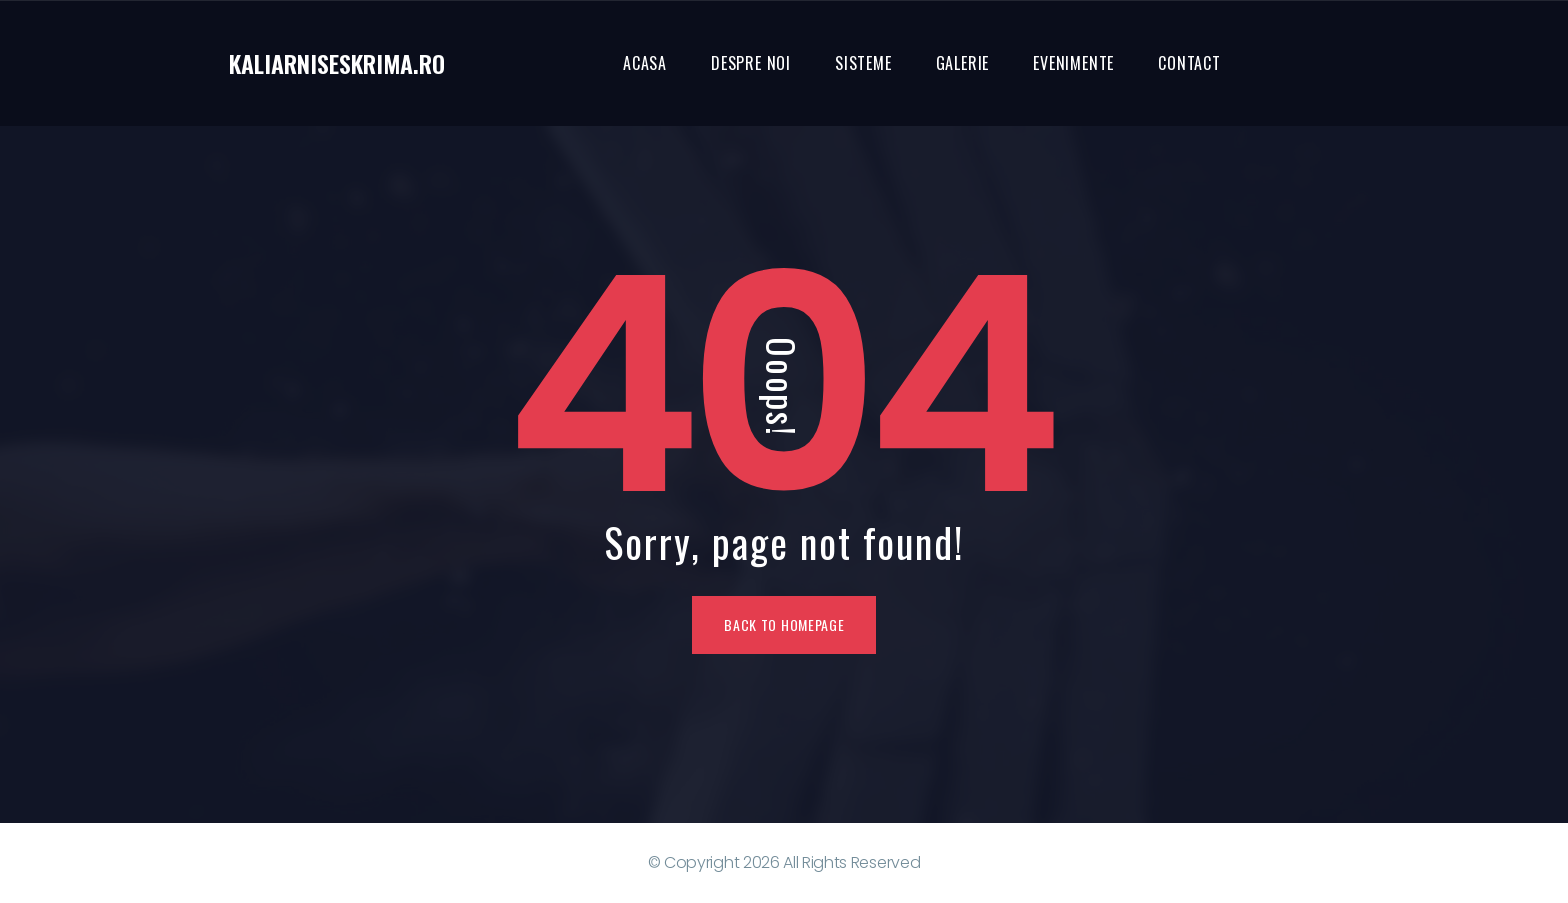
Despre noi (751, 63)
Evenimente (1073, 63)
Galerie (963, 63)
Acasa (645, 63)
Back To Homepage (784, 624)
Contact (1189, 63)
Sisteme (863, 63)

_____

Work required:
Restate the entries above word for word, and keep the pictures out.

Task solution:
Despre noi (751, 63)
Evenimente (1073, 63)
Galerie (963, 63)
Acasa (645, 63)
Back To Homepage (784, 624)
Contact (1189, 63)
Sisteme (863, 63)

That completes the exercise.